For Mews and for Leianora for her birthday.  Finally!

A Stone and Nearly Half Again of Nothing

            After their first resting period out of Rivendell, Boromir was surprised to hear Merry raising his voice to his younger cousin.  “But that was what I’d set aside for when I awoke, Peregrin Took!  How dare you take my winter pear?”

            “But I was hungry!” whined the younger Hobbit.

            “So, since you were hungry then I must go without?” demanded Merry.  “Would you have taken it from Boromir, or Strider?  Or Gandalf?”

            Pippin’s face went taut.  “Oh, I’d never do it to Gandalf.  He might turn me into a toad or something of the sort!”

            “And why does that make it all right to do it to me?  You’d not dare to do it to Sam or Frodo, even.  I may love you dearly as if you were indeed my own little brother, but that does not give you the right to take what is mine without even asking!  I’m hungry, too, you know!”

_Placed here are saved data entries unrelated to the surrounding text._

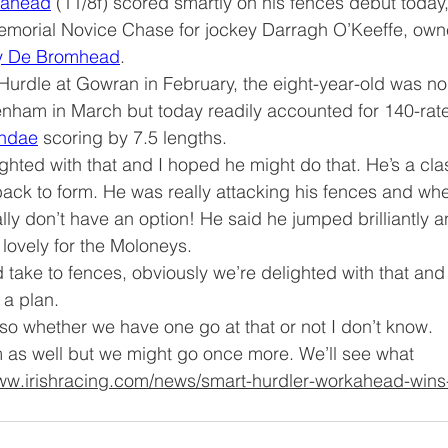
kahead
 (11/8f) scored smartly on his fences debut today,
Memorial Novice Chase for jockey Darragh O’Keeffe, own
y De Bromhead
.
 Hurdle at Gowran in February, the eight-year-old was no
enham in March but today readily accounted for 140-rat
ndae
 scoring by 7.5 lengths.
hted with that and I hoped he might do that. He’s a cla
 back to form. He was really attacking his fences and wh
ly don’t have an option! He said he jumped brilliantly a
s lovely for the Moloneys.
take to fences, obviously we’re delighted with that and
a plan.
o whether we have one go at that or not I don’t know. 
im as well but we might go once more. We’ll see what 
www.irishracing.com/news/smart-hurdler-workahead-wins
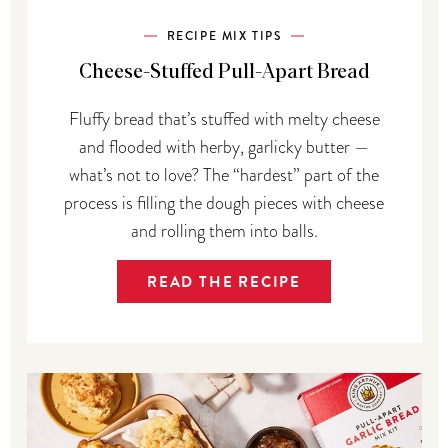
RECIPE MIX TIPS
Cheese-Stuffed Pull-Apart Bread
Fluffy bread that’s stuffed with melty cheese
and flooded with herby, garlicky butter —
what’s not to love? The “hardest” part of the
process is filling the dough pieces with cheese
and rolling them into balls.
READ THE RECIPE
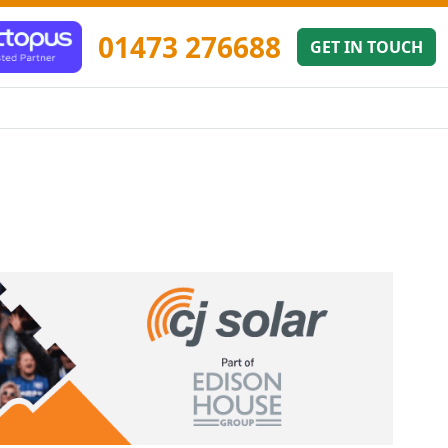
01473 276688
GET IN TOUCH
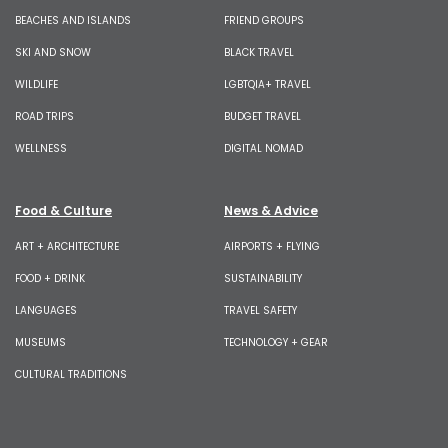
BEACHES AND ISLANDS
FRIEND GROUPS
SKI AND SNOW
BLACK TRAVEL
WILDLIFE
LGBTQIA+ TRAVEL
ROAD TRIPS
BUDGET TRAVEL
WELLNESS
DIGITAL NOMAD
Food & Culture
News & Advice
ART + ARCHITECTURE
AIRPORTS + FLYING
FOOD + DRINK
SUSTAINABILITY
LANGUAGES
TRAVEL SAFETY
MUSEUMS
TECHNOLOGY + GEAR
CULTURAL TRADITIONS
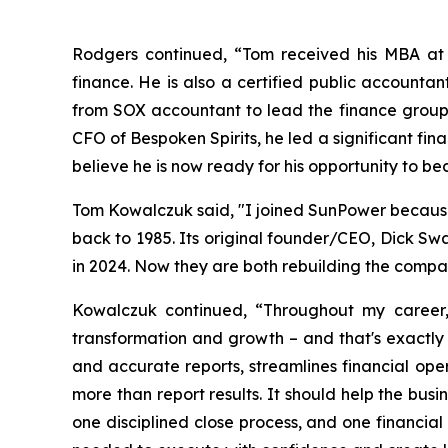
Rodgers continued, “Tom received his MBA at t
finance. He is also a certified public accounta
from SOX accountant to lead the finance group 
CFO of Bespoken Spirits, he led a significant fi
believe he is now ready for his opportunity to 
Tom Kowalczuk said, "I joined SunPower because 
back to 1985. Its original founder/CEO, Dick S
in 2024. Now they are both rebuilding the compan
Kowalczuk continued, “Throughout my career,
transformation and growth – and that's exactly t
and accurate reports, streamlines financial oper
more than report results. It should help the bus
one disciplined close process, and one financial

            Now Pippin’s expression was such that it was obvious he’d failed to imagine such a thing.  “But—” he began, 

            Merry interrupted him, “It’s not as if we were home in Brandy Hall or the Great Smial, or even Bag End or Rivendell, with full larders just down the passage and relatives or Elves to wheedle treats from, Pip.  We have only what’s being carried on our backs or Bill’s, and what we find along the way to hunt or harvest.  And it’s full winter now, so we’re not going to be able to find the mushrooms, berries, and other fruit we’d pick on the way between Bree and Rivendell.  We’ll have to keep our eyes out for wild carrots, yams, and other roots that have survived underground that we might add to our fare.  I even suspect that we’ll grow tired of hares, winter grouse, and fish before we’re through.”  His expression was still quite severe.  “You need to realize you can’t be so self-centered, so I’m going to make you carry this bunch of nothing with you for the rest of the next march—it’s nearly a stone and a half of nothing, and if anything can get through to you that this is what we’ll be left with when we’re done if you continue taking what you please with no thought for anyone else, this ought to do it!”  So saying, he reached down to the ground and lifted up—well, from what Boromir could tell, he lifted up nothing!  Yet it appeared that what he lifted up had heft, shape, and weight to it, and when he forced it into Pippin’s hands, the younger Hobbit acted as if whatever it was he’d been handed had some substance to it as well.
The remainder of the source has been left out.